DEV Community

Niko
Niko

Posted on

Contributing Upstream Instead of Forking: My grape-swagger-rails Story

Recently I had a chance to contribute to grape-swagger-rails, helping modernize the project and release v1.0.0.

What started as a small fix turned into one of my favorite open source experiences.

The Problem

At the time, grape-swagger-rails was still using a very old Swagger UI (v0.7.0).

The UI looked outdated and lacked many modern Swagger/OpenAPI features developers expect today.

Before

Even the interaction model and styling clearly showed its age.

The Typical Company Solution: Fork It

In many companies I worked with, the usual approach for issues like this was:

  • create an internal fork,
  • patch the problem locally,
  • never contribute changes upstream.

Honestly, that's often the fastest short-term solution.

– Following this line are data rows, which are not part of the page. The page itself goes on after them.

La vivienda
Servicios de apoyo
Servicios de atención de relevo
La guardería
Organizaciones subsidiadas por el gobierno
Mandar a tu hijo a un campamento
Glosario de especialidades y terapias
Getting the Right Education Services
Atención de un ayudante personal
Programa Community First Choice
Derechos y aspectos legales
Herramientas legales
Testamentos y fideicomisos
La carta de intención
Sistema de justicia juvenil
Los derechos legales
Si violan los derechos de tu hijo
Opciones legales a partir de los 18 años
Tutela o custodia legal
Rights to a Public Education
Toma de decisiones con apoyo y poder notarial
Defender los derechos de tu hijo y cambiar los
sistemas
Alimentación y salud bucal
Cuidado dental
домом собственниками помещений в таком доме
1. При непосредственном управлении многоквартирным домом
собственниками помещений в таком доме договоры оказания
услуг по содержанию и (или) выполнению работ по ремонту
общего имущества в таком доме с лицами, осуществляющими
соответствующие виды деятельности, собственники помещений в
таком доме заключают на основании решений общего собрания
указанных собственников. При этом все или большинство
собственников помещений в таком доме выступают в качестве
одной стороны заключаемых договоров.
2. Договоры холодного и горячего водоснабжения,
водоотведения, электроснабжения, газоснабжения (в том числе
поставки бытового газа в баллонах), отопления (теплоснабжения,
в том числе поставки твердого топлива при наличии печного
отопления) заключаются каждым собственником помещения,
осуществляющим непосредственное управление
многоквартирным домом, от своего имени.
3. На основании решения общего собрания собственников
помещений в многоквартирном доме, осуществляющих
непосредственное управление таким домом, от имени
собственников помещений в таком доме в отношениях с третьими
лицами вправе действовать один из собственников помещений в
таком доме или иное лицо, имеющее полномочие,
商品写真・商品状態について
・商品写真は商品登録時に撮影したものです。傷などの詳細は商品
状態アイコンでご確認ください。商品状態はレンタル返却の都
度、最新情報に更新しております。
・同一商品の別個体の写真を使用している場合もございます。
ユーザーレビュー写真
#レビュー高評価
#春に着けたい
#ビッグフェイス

But this time I wanted to try something different.

Contributing Upstream

Instead of maintaining another private fork, I decided to contribute directly to the project.

I reached out to the grape community and started working with maintainers, especially @dblock.

Together we:

  • upgraded the Swagger UI integration,
  • improved compatibility,
  • modernized the frontend,
  • fixed bugs,
  • and prepared a major release.

That work became:

  • grape-swagger-rails v1.0.0
  • followed by two additional bug-fix releases.

The Result

The project now ships with a much more modern Swagger experience.

After

Compared to the old endpoint rendering:

Becoming Part of the Community

One thing I definitely didn't expect when opening my first contribution was eventually becoming part of the grape team.

That was honestly a very happy moment for me.

This experience reminded me that contributing upstream can have a much bigger impact than solving problems only locally.

Links

Big thanks to the grape community and especially to @dblock for the collaboration and support throughout the releases.